- WHAT IS NEEDED -
Search the material for the word "Monarchs" and copy each line that holds it.

- EXCERPTED RECORDS -

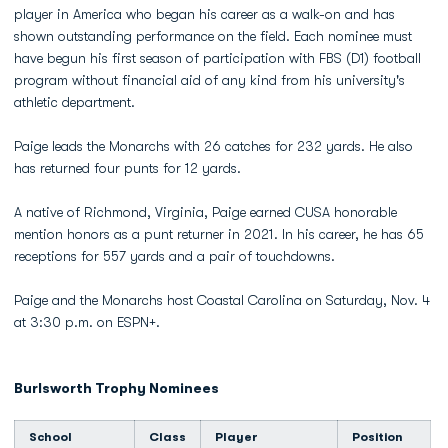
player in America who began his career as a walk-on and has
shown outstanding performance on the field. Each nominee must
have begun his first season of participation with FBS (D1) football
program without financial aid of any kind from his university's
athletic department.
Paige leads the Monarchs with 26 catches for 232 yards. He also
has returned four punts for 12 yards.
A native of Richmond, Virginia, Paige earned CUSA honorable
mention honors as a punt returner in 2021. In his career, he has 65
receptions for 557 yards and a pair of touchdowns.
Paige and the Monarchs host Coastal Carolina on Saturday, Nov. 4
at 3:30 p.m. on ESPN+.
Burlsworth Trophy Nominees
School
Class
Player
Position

- RESPONSE BOX -
Paige leads the Monarchs with 26 catches for 232 yards. He also
Paige and the Monarchs host Coastal Carolina on Saturday, Nov. 4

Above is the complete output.